EXERCISE OBJECTIVE: Will you transcribe the entries that follow, exactly and in full?

★ ★ ★

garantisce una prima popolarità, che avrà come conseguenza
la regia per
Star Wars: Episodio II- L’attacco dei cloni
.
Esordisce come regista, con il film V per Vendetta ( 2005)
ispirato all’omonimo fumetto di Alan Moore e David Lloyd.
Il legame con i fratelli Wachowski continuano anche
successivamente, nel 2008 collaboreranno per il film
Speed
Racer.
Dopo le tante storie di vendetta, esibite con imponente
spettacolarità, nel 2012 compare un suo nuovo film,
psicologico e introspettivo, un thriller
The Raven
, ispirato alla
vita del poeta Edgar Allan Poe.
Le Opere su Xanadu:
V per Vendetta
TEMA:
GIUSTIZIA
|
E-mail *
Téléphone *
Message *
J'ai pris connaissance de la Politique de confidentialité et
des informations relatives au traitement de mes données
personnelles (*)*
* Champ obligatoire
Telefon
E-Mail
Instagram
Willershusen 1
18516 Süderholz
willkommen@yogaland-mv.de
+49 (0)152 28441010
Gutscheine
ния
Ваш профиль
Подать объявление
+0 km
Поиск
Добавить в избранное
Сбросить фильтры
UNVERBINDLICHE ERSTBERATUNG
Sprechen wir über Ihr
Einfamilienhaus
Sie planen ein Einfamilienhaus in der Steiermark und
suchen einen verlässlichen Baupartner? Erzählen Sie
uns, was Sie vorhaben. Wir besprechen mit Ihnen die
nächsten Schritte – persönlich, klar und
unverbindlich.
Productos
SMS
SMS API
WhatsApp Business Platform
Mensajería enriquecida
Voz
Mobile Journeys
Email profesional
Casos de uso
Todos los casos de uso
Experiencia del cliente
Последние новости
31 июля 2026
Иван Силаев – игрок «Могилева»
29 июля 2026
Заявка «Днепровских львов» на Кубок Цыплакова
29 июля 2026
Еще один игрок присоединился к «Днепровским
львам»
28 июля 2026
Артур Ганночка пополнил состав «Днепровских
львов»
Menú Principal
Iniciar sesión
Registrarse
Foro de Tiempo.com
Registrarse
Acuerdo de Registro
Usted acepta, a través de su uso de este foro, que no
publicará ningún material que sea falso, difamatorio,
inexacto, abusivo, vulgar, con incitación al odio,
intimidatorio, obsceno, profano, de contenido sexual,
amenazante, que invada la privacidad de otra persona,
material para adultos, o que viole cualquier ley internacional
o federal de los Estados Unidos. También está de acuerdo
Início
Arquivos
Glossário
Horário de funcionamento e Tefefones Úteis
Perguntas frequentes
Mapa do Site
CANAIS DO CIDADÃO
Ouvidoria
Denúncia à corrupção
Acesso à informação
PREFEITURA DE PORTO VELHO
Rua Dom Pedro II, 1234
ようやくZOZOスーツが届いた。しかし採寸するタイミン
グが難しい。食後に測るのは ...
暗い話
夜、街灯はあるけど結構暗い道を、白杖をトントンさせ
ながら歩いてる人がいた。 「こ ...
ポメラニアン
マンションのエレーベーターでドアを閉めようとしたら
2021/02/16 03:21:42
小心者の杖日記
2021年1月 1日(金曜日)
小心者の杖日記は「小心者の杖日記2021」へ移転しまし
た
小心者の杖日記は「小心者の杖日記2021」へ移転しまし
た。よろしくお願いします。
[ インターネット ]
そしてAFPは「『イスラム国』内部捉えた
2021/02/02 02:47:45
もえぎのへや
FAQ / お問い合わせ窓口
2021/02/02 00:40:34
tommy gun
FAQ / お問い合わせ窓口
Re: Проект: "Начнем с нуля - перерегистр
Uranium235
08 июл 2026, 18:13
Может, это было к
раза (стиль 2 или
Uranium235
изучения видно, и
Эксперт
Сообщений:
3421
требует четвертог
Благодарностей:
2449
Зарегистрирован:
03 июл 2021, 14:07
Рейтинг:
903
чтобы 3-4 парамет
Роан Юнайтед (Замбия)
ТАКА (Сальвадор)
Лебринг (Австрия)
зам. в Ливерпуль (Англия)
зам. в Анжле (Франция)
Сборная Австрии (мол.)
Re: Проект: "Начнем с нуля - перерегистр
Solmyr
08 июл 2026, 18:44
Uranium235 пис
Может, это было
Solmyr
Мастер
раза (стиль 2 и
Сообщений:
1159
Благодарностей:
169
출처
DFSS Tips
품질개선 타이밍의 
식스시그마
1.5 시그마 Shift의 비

★ ★ ★

WRITTEN ANSWER:
garantisce una prima popolarità, che avrà come conseguenza
la regia per
Star Wars: Episodio II- L’attacco dei cloni
.
Esordisce come regista, con il film V per Vendetta ( 2005)
ispirato all’omonimo fumetto di Alan Moore e David Lloyd.
Il legame con i fratelli Wachowski continuano anche
successivamente, nel 2008 collaboreranno per il film
Speed
Racer.
Dopo le tante storie di vendetta, esibite con imponente
spettacolarità, nel 2012 compare un suo nuovo film,
psicologico e introspettivo, un thriller
The Raven
, ispirato alla
vita del poeta Edgar Allan Poe.
Le Opere su Xanadu:
V per Vendetta
TEMA:
GIUSTIZIA
|
E-mail *
Téléphone *
Message *
J'ai pris connaissance de la Politique de confidentialité et
des informations relatives au traitement de mes données
personnelles (*)*
* Champ obligatoire
Telefon
E-Mail
Instagram
Willershusen 1
18516 Süderholz
willkommen@yogaland-mv.de
+49 (0)152 28441010
Gutscheine
ния
Ваш профиль
Подать объявление
+0 km
Поиск
Добавить в избранное
Сбросить фильтры
UNVERBINDLICHE ERSTBERATUNG
Sprechen wir über Ihr
Einfamilienhaus
Sie planen ein Einfamilienhaus in der Steiermark und
suchen einen verlässlichen Baupartner? Erzählen Sie
uns, was Sie vorhaben. Wir besprechen mit Ihnen die
nächsten Schritte – persönlich, klar und
unverbindlich.
Productos
SMS
SMS API
WhatsApp Business Platform
Mensajería enriquecida
Voz
Mobile Journeys
Email profesional
Casos de uso
Todos los casos de uso
Experiencia del cliente
Последние новости
31 июля 2026
Иван Силаев – игрок «Могилева»
29 июля 2026
Заявка «Днепровских львов» на Кубок Цыплакова
29 июля 2026
Еще один игрок присоединился к «Днепровским
львам»
28 июля 2026
Артур Ганночка пополнил состав «Днепровских
львов»
Menú Principal
Iniciar sesión
Registrarse
Foro de Tiempo.com
Registrarse
Acuerdo de Registro
Usted acepta, a través de su uso de este foro, que no
publicará ningún material que sea falso, difamatorio,
inexacto, abusivo, vulgar, con incitación al odio,
intimidatorio, obsceno, profano, de contenido sexual,
amenazante, que invada la privacidad de otra persona,
material para adultos, o que viole cualquier ley internacional
o federal de los Estados Unidos. También está de acuerdo
Início
Arquivos
Glossário
Horário de funcionamento e Tefefones Úteis
Perguntas frequentes
Mapa do Site
CANAIS DO CIDADÃO
Ouvidoria
Denúncia à corrupção
Acesso à informação
PREFEITURA DE PORTO VELHO
Rua Dom Pedro II, 1234
ようやくZOZOスーツが届いた。しかし採寸するタイミン
グが難しい。食後に測るのは ...
暗い話
夜、街灯はあるけど結構暗い道を、白杖をトントンさせ
ながら歩いてる人がいた。 「こ ...
ポメラニアン
マンションのエレーベーターでドアを閉めようとしたら
2021/02/16 03:21:42
小心者の杖日記
2021年1月 1日(金曜日)
小心者の杖日記は「小心者の杖日記2021」へ移転しまし
た
小心者の杖日記は「小心者の杖日記2021」へ移転しまし
た。よろしくお願いします。
[ インターネット ]
そしてAFPは「『イスラム国』内部捉えた
2021/02/02 02:47:45
もえぎのへや
FAQ / お問い合わせ窓口
2021/02/02 00:40:34
tommy gun
FAQ / お問い合わせ窓口
Re: Проект: "Начнем с нуля - перерегистр
Uranium235
08 июл 2026, 18:13
Может, это было к
раза (стиль 2 или
Uranium235
изучения видно, и
Эксперт
Сообщений:
3421
требует четвертог
Благодарностей:
2449
Зарегистрирован:
03 июл 2021, 14:07
Рейтинг:
903
чтобы 3-4 парамет
Роан Юнайтед (Замбия)
ТАКА (Сальвадор)
Лебринг (Австрия)
зам. в Ливерпуль (Англия)
зам. в Анжле (Франция)
Сборная Австрии (мол.)
Re: Проект: "Начнем с нуля - перерегистр
Solmyr
08 июл 2026, 18:44
Uranium235 пис
Может, это было
Solmyr
Мастер
раза (стиль 2 и
Сообщений:
1159
Благодарностей:
169
출처
DFSS Tips
품질개선 타이밍의 
식스시그마
1.5 시그마 Shift의 비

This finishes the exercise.